South Middleton Township supervisors Monday unanimously passed a tentative 2018 municipal budget that would introduce a road tax earmarked for township road maintenance and repairs.
The township’s budget includes total proposed expenditures of $7,036,870, with road spending proposed to increase by 35 percent next year. Next year’s municipal revenues are expected to total $7,039,024, which includes an estimated $654,000 collected from a proposed 0.35-mill road tax levied on properties within the township.
“There’s a number of challenges our township has been facing over the past several years,” Township Manager Cory Adams said. “We’ve had an increasing number of roads built in the township, and the incoming revenue has been insufficient to cover this. We hope to implement what will be a modest tax that will help to maintain our roads, which is a basic government function and something that will benefit everyone.”
South Middleton property owners already pay a 0.25-mill fire tax each year, Adams said. For the new tax as proposed, property owners assessed at $200,000 would be billed $120 annually in fire and road taxes next year, Adams said.
South Middleton has no general real estate tax.
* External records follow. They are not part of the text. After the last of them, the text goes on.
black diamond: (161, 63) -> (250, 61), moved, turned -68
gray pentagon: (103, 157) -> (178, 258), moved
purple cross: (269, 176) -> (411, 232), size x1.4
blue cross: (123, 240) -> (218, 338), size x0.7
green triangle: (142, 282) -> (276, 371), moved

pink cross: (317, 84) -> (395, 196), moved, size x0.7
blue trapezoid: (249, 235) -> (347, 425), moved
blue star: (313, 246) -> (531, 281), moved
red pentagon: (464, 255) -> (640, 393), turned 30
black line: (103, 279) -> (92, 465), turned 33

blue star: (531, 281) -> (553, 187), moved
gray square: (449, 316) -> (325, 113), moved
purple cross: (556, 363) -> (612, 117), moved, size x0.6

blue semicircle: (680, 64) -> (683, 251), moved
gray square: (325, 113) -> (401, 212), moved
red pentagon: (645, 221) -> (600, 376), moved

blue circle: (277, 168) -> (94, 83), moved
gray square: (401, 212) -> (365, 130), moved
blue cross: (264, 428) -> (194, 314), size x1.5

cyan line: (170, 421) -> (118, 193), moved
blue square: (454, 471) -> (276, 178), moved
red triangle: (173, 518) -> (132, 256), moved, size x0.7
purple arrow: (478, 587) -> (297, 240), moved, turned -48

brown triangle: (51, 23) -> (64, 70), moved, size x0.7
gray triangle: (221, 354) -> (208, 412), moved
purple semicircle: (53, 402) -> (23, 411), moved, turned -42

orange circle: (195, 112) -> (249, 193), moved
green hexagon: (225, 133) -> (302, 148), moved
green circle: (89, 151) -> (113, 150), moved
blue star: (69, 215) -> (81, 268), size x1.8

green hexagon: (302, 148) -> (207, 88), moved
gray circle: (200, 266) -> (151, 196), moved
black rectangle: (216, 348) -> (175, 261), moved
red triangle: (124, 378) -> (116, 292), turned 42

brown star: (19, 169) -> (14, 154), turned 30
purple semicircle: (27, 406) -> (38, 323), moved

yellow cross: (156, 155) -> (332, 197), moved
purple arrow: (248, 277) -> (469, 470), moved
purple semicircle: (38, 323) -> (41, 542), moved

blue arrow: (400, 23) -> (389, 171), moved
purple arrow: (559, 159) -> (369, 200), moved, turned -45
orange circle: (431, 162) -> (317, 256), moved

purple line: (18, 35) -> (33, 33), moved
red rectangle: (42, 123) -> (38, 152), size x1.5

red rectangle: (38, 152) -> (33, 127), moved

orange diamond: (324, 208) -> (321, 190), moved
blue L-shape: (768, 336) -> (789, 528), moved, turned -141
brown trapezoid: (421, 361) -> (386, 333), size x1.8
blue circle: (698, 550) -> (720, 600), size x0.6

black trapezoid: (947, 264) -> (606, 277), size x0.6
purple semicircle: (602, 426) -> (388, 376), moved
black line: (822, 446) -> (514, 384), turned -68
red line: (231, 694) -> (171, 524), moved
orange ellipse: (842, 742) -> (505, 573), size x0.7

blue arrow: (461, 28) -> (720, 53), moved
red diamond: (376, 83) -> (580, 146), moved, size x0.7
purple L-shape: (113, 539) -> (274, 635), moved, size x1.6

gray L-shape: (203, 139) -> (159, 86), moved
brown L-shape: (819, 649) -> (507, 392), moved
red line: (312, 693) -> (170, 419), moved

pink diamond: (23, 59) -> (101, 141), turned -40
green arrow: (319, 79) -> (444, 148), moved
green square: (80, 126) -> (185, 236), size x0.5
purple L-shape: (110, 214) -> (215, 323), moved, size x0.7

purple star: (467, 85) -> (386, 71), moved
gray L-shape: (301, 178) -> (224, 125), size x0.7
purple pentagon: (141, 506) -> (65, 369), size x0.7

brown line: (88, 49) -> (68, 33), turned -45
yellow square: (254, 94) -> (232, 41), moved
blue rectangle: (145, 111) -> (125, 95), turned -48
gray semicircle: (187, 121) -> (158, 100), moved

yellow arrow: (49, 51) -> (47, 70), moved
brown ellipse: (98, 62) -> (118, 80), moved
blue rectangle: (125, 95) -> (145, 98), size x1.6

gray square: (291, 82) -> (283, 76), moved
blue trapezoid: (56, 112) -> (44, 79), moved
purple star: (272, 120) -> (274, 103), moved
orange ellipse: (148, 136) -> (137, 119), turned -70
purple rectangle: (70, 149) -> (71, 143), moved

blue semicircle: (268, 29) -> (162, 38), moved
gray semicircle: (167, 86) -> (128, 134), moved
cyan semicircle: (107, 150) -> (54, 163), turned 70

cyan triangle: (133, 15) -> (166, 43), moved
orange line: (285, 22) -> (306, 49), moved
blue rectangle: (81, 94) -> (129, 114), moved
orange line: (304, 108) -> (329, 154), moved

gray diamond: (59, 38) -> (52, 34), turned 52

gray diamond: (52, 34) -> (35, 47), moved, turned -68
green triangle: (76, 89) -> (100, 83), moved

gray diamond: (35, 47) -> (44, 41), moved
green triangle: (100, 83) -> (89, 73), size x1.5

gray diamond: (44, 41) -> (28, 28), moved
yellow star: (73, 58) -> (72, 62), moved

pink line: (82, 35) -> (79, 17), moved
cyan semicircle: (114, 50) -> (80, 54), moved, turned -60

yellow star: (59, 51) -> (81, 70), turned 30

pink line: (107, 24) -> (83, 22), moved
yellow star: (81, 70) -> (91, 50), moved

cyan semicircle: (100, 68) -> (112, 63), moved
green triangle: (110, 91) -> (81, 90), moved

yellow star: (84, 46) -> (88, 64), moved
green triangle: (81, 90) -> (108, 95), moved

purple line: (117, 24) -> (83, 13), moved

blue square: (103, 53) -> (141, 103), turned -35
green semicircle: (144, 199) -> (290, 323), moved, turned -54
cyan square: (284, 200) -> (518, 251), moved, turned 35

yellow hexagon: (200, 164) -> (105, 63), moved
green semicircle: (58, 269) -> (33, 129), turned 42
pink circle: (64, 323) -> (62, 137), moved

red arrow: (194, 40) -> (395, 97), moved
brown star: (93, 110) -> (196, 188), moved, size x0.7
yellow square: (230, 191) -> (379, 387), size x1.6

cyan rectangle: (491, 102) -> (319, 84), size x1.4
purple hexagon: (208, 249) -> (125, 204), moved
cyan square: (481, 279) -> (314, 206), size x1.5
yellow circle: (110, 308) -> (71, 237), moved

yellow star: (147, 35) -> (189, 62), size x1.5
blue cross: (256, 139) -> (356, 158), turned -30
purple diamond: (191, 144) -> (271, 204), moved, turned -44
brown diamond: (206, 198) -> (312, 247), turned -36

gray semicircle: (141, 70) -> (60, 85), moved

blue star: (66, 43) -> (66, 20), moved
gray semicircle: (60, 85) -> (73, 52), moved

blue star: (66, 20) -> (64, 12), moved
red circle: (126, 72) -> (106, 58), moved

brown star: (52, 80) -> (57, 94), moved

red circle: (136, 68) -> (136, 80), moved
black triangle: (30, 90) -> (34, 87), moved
Township supervisor Rick Reighard said during a presentation at Monday’s meeting that South Middleton has 150 miles of roads. For now, 114 miles are owned and maintained by the township, but officials anticipate that countless more streets will pop up in the area within the next 10 years or so. In 2014, South Middleton’s population edged over 15,000 for the first time, and by all indications, it will continue to grow.
“In the past decade, the township has taken on 40 different road dedications,” Reighard said. “About 2,000 additional dwelling units have been approved or proposed to be built in the township over the next 10 years.”
Several other factors are contributing to the need for a road tax, Reighard said. In recent years, the township has received less revenue from liquid fuel taxes due to the general public driving more fuel-efficient or electric vehicles. The cost of winter road maintenance also continues to increase with harsher winters in the area. Even a recent widening of the Panama Canal has brought more traffic to the area, with many commercial vehicles using the area’s I-81 corridor to reach the Atlantic Ocean via the Chesapeake Bay.
The township is proposing to spend around $1 million in road upgrades and improvements, including $400,000 to replace bridges on Petersburg Road and on Zion Road. Walnut Bottom Road is scheduled for widening in areas, along with resurfacing and tar and chip applications. Officials also plan to install sidewall or replace sidewalks, crosswalks and other traffic-calming measures in the village of Boiling Springs.
“The township is in a new era now,” Reighard said. “We have over 15,000 people living here. There are lots of things going on here commercially and residentially.”
South Middleton’s proposed budget is available for public review for 20 days before final adoption. Township supervisors are scheduled to finalize next year’s fiscal plan on Dec. 14.